__INPUT__

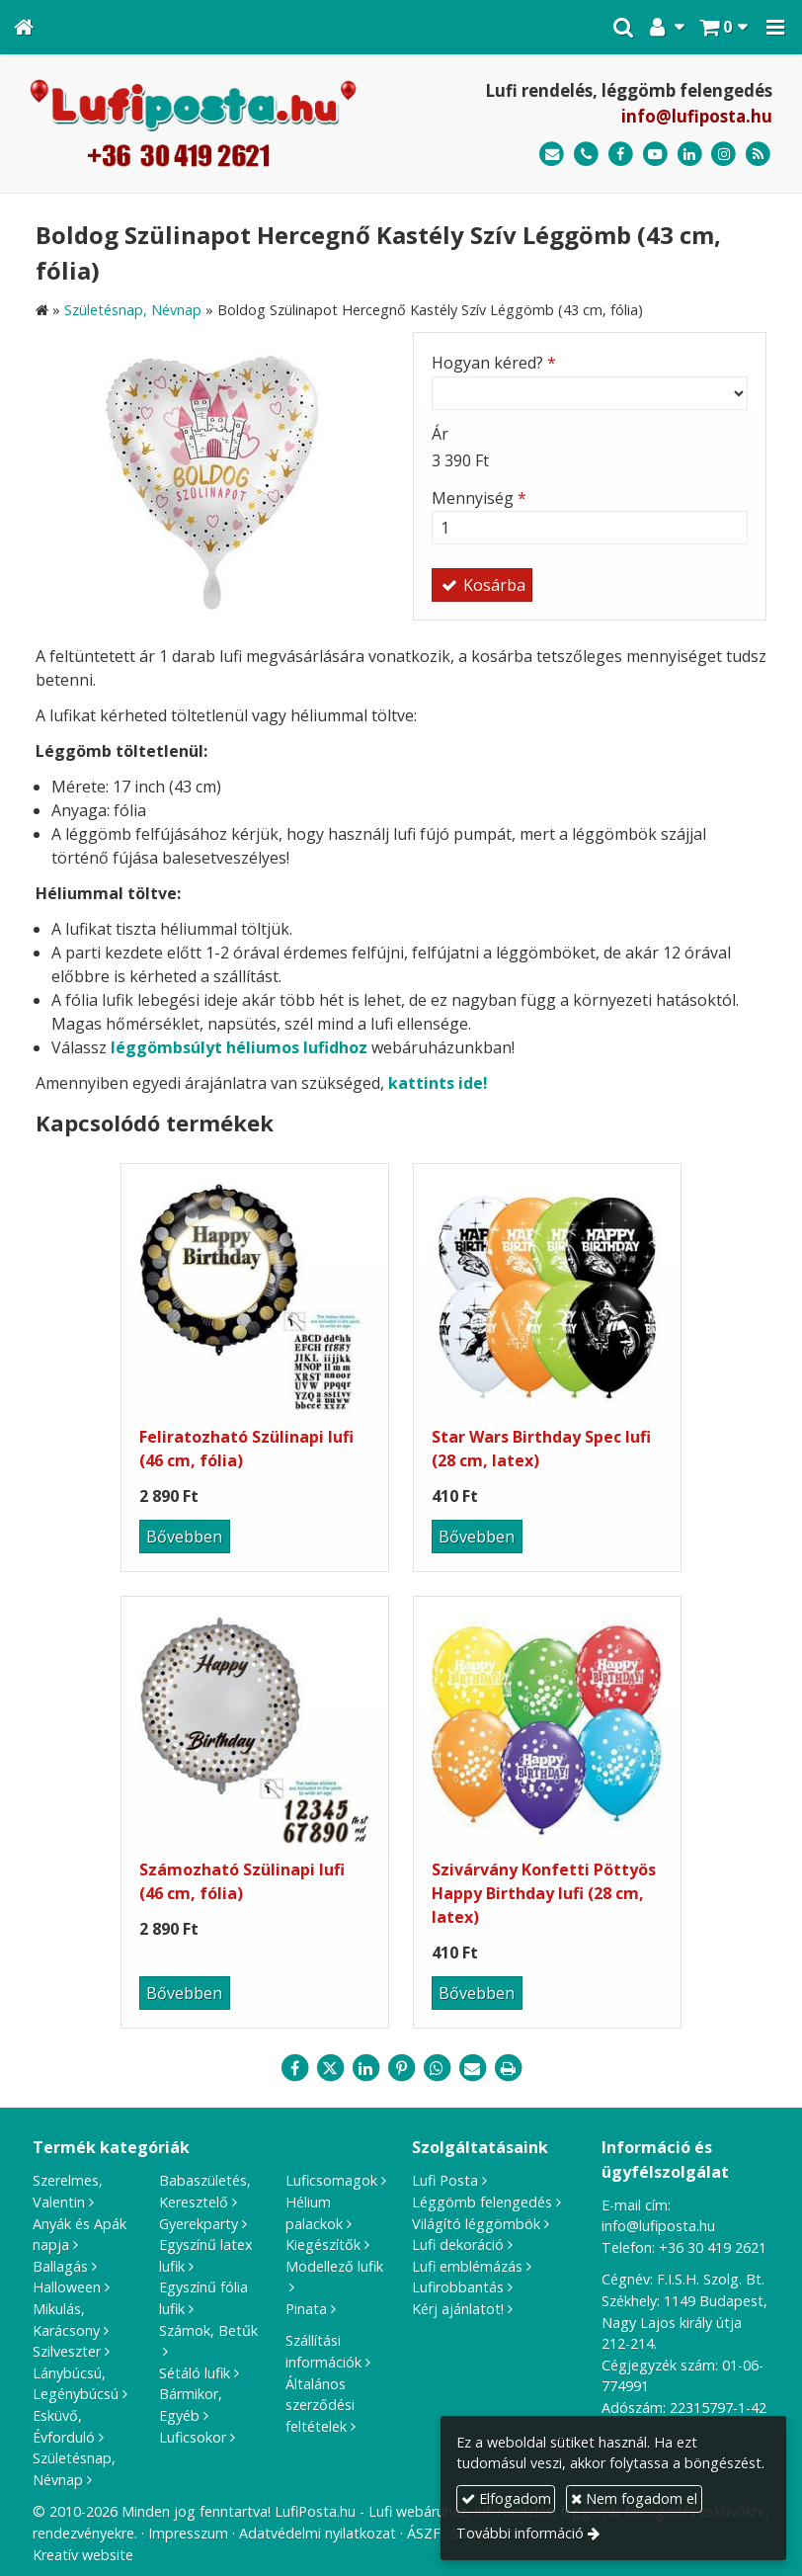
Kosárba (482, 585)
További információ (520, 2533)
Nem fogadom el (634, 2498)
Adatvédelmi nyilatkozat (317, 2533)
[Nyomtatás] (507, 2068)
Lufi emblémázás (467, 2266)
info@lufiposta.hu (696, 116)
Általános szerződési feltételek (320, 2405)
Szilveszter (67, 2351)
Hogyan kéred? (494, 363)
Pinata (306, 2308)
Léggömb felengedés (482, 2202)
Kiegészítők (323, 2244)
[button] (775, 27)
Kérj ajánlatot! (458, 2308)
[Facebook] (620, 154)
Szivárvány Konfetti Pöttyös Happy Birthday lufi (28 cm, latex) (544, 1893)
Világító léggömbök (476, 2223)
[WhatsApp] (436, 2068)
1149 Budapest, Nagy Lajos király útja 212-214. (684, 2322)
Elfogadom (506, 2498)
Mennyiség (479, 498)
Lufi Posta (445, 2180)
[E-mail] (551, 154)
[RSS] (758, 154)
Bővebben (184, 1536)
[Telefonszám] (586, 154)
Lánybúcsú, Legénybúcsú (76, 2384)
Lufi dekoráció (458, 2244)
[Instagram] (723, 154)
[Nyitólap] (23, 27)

__PROBLEM DESCRIPTION__
Line by line, give the material above again exactly, but without any pictures.

__TASK RESPONSE__
Kosárba (482, 585)
További információ (520, 2533)
Nem fogadom el (634, 2498)
Adatvédelmi nyilatkozat (317, 2533)
[Nyomtatás] (507, 2068)
Lufi emblémázás (467, 2266)
info@lufiposta.hu (696, 116)
Általános szerződési feltételek (320, 2405)
Szilveszter (67, 2351)
Hogyan kéred? (494, 363)
Pinata (306, 2308)
Léggömb felengedés (482, 2202)
Kiegészítők (323, 2244)
[button] (775, 27)
Kérj ajánlatot! (458, 2308)
[Facebook] (620, 154)
Szivárvány Konfetti Pöttyös Happy Birthday lufi (28 cm, latex) (544, 1893)
Világító léggömbök (476, 2223)
[WhatsApp] (436, 2068)
1149 Budapest, Nagy Lajos király útja 212-214. (684, 2322)
Elfogadom (506, 2498)
Mennyiség (479, 498)
Lufi Posta (445, 2180)
[E-mail] (551, 154)
[RSS] (758, 154)
Bővebben (184, 1536)
[Telefonszám] (586, 154)
Lánybúcsú, Legénybúcsú (76, 2384)
Lufi dekoráció (458, 2244)
[Instagram] (723, 154)
[Nyitólap] (23, 27)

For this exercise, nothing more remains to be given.